Lincolns vocalist Chris Barrows would go on to front the Jackie Papers, the Spears and, ever since, the Chris Barrows Band. Long known for being snotty and confrontational, the Barrows of today is still all that, with the added spark of age to light the fuse of aggravation.
Barrows keeps himself busy. After a solo record in 2014, he released a series of split 7”s this year with Rikk Agnew, formerly of the Adolescents, Social Distortion and Christian Death, and a 4-way Florida split on Ohio’s Rad Girlfriend label with F, No Fraud and Armageddon Man. The Barrows entry in that quartet, “Born Old,” is anything but tired, clocking in at 1:52 of vitriol and venom.
Some listeners identify (or dismiss) Barrows’ brand of punk as “poppy.” But who else can boast records produced by a pair of Descendents (Bill Stevenson and Stephen Egerton), guested on by one of the Dwarves (He Who Cannot be Named) and inspired in part by velvet paintings of Elvis?
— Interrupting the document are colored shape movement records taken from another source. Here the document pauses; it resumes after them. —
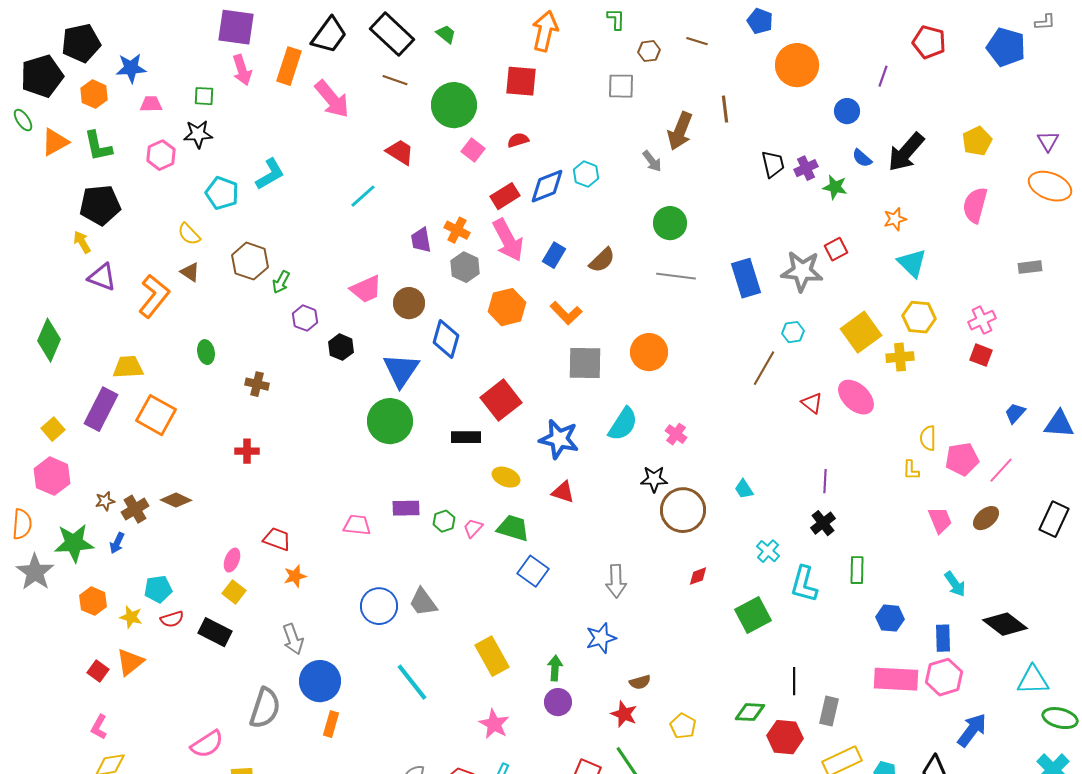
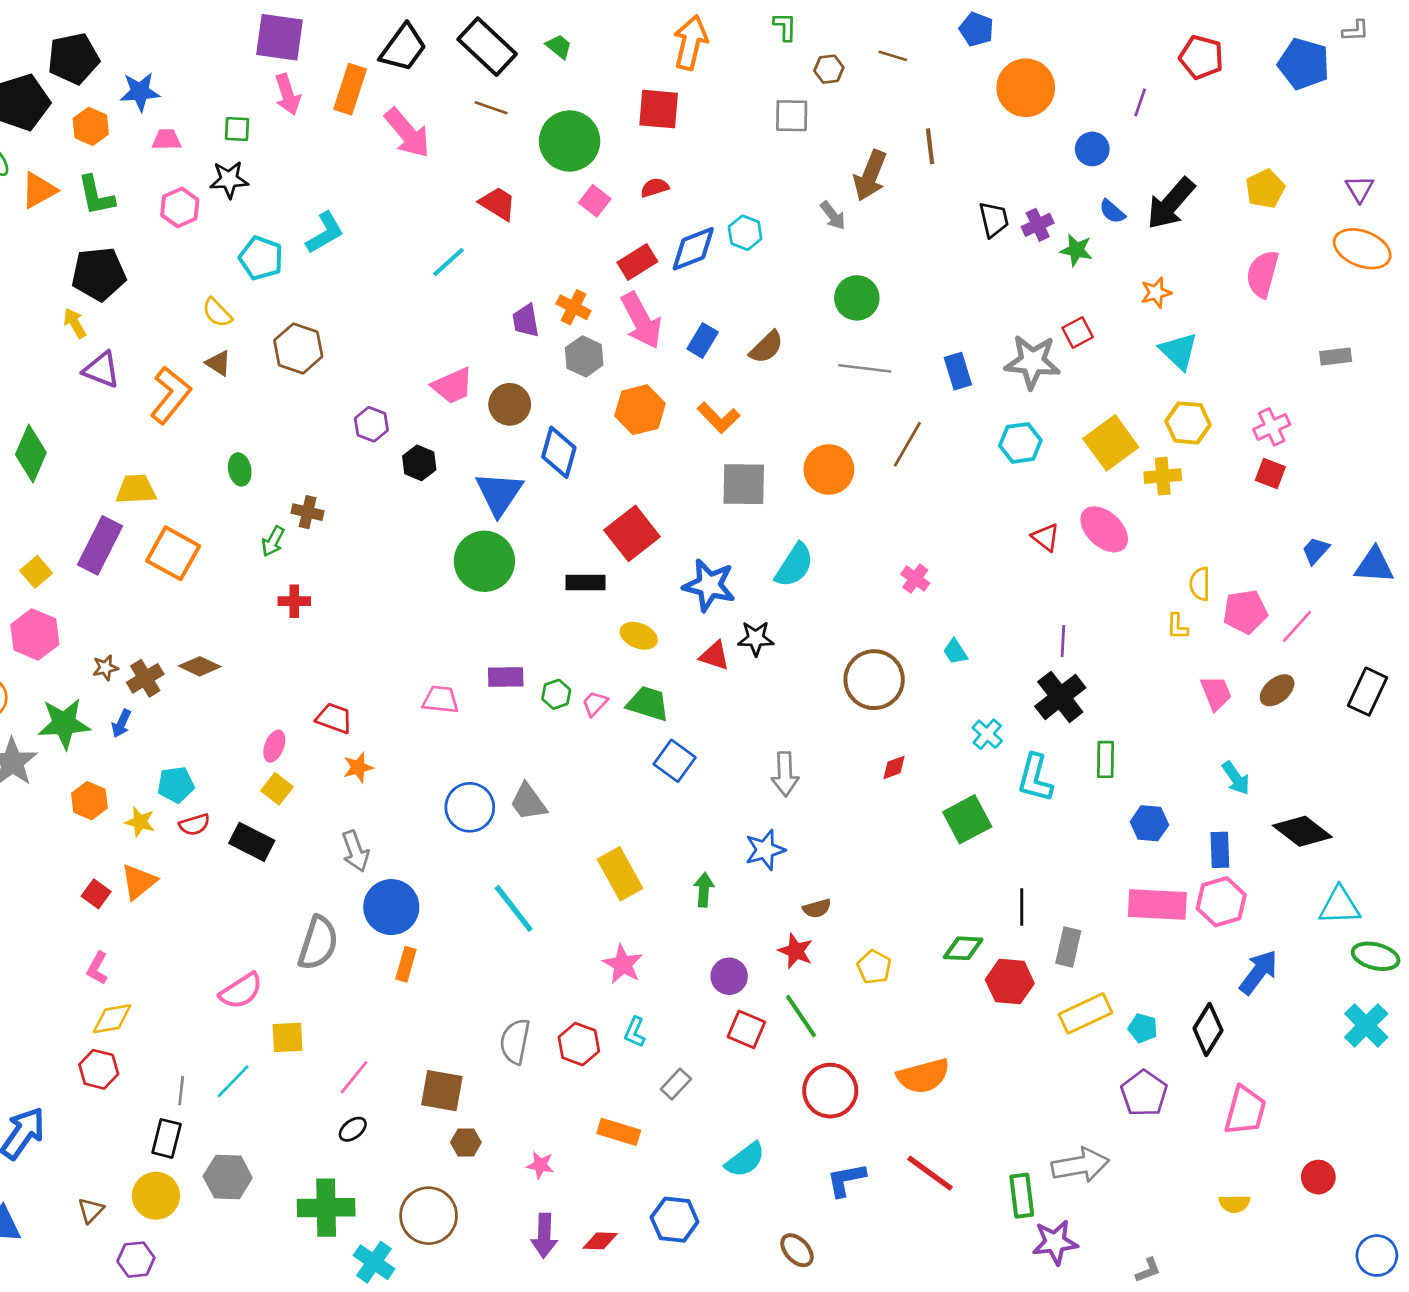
blue rectangle: (746, 278) -> (958, 371), size x0.7
green arrow: (281, 282) -> (273, 541), moved
cyan hexagon: (793, 332) -> (1020, 443), size x1.4
brown line: (764, 368) -> (907, 444), moved
pink cross: (676, 434) -> (915, 579), moved
black star: (654, 479) -> (756, 638), moved
black cross: (823, 523) -> (1060, 697), size x1.5
purple circle: (558, 702) -> (729, 976), moved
And Barrows on a stage isn’t “pop.” He’s like a live wire thrashing: If you get too close you’re probably going to get hurt.
For some, creativity comes in spurts and false starts. The Chris Barrows Band appears to be constantly playing, recording and making its presence known. Some would call that moving and shaking; others would say its scene politics. When you’ve been part of the community as long as Barrows, it’s called life.
“Kids aren’t sufficiently old enough to be properly pissed off,” he told Tuffgnarl.com in 2015, adding, “Just wait … you’ll be suitable for punk rock when you are sufficiently used and start realizing what life is about. I was 27 when the Lincolns started if I remember correctly. Before that I played guitar in shitty rock bands.”